Miguel apretó los dientes. Quiso apartar la visión, pero no pudo. Y entonces lo vio. Asmodeo. El príncipe caído se acercaba, fingiendo unirse al tormento. Pero en lugar de desgarrar, su poder se derramaba sobre las heridas, sanando en secreto, devolviendo a Uriel fragmentos de su luz mientras fingía someterlo.

Uriel sollozaba en silencio, resistiendo. Y Asmodeo, con cada toque, restauraba lo que los demás intentaban destruir.

La reacción de Miguel

La visión terminó. Miguel retrocedió un paso, soltando a Uriel como si hubiera tocado fuego. Su espada bajó, y en sus ojos brillaba algo que jamás había mostrado en batalla: duda profunda… y respeto tembloroso.

—Él… —murmuró, incrédulo—. ¿Él fue quien…?

Uriel no esperó confirmación. Se giró y corrió, con las lágrimas ardiendo en sus ojos dorados.

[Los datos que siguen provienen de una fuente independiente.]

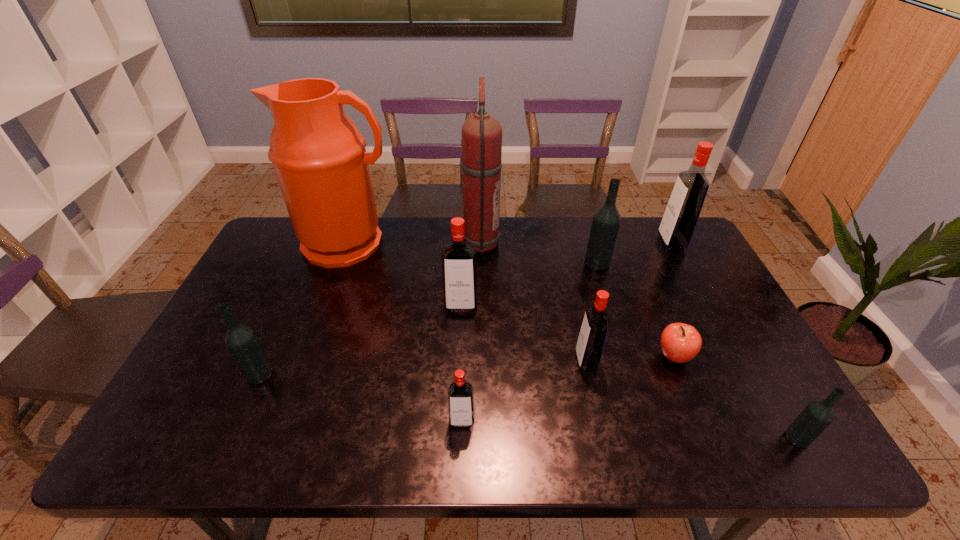 The image size is (960, 540). I want to click on free point located on the front and back of the rightmost red vodka, so click(608, 243).

I want to click on free location located 0.090m on the front and back of the rightmost red vodka, so click(x=634, y=243).

You are a GUI agent. You are given a task and a screenshot of the screen. Output one action in this format:
    pyautogui.click(x=<x>, y=<y>)
    Task: Click on the vacant area situated on the left of the seventh object from left to right
    This screenshot has width=960, height=540.
    Given the screenshot: What is the action you would take?
    pyautogui.click(x=476, y=262)

The height and width of the screenshot is (540, 960). I want to click on vacant space located on the front and back of the second farthest red vodka, so click(457, 404).

The width and height of the screenshot is (960, 540). Identify the location of free space located 0.350m on the back of the second biggest black vodka. (304, 273).

At what (x,y) coordinates should I click in order to perform the action: click on vacant space located on the front and back of the second smallest red vodka. Please return your answer as a coordinate pair (x, y). The width and height of the screenshot is (960, 540). Looking at the image, I should click on (545, 361).

At what (x,y) coordinates should I click in order to perform the action: click on free space located 0.150m on the front and back of the second smallest red vodka. Please return your answer as a coordinate pair (x, y). Looking at the image, I should click on (518, 361).

Where is `free space located 0.380m on the front and back of the second smallest red vodka`? free space located 0.380m on the front and back of the second smallest red vodka is located at coordinates (429, 361).

At what (x,y) coordinates should I click in order to perform the action: click on vacant region located 0.050m on the front and back of the smallest red vodka. Please return your answer as a coordinate pair (x, y). Looking at the image, I should click on coord(461,450).

Where is `vacant space located on the left of the smallest black vodka`? vacant space located on the left of the smallest black vodka is located at coordinates (755, 438).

Asmodeo, exhausto, apenas se sostenía en pie tras contener el resquicio. Cuando lo vio acercarse, apenas alcanzó a abrir los brazos antes de que Uriel se arrojara sobre él, abrazándolo con toda la desesperación que había contenido.

—No dejaré que me arranquen de ti —susurró Uriel contra su pecho—. Jamás.

Asmodeo lo sostuvo con fuerza, temblando como si el mundo entero lo persiguiera. Y en sus alas azules, el resplandor se intensificó como nunca. Miguel, desde atrás, los observaba. Por primera vez, no vio traición ni peligro. Vio un amor tan puro que desafiaba incluso la guerra eterna entre Cielo y Abismo.

La escena termina con Miguel guardando silencio, mientras el eco de Lucifer resuena en las profundidades:

—El Octavo Príncipe del Abismo ha nacido.

En la montaña, Uriel y Asmodeo se abrazan, ajenos a la magnitud de la amenaza que acaba de levantarse en el infierno.

Y Miguel, dividido entre deber y revelación, debe decidir:
¿será protector, juez… o traidor a sus propias órdenes?

Mientras Uriel y Asmodeo sellan su unión en el refugio, Sariel ya planea desde el trono de Lucifer su venganza. Y el próximo movimiento será devastador, pues no atacará al Cielo ni al Abismo… sino al mundo humano.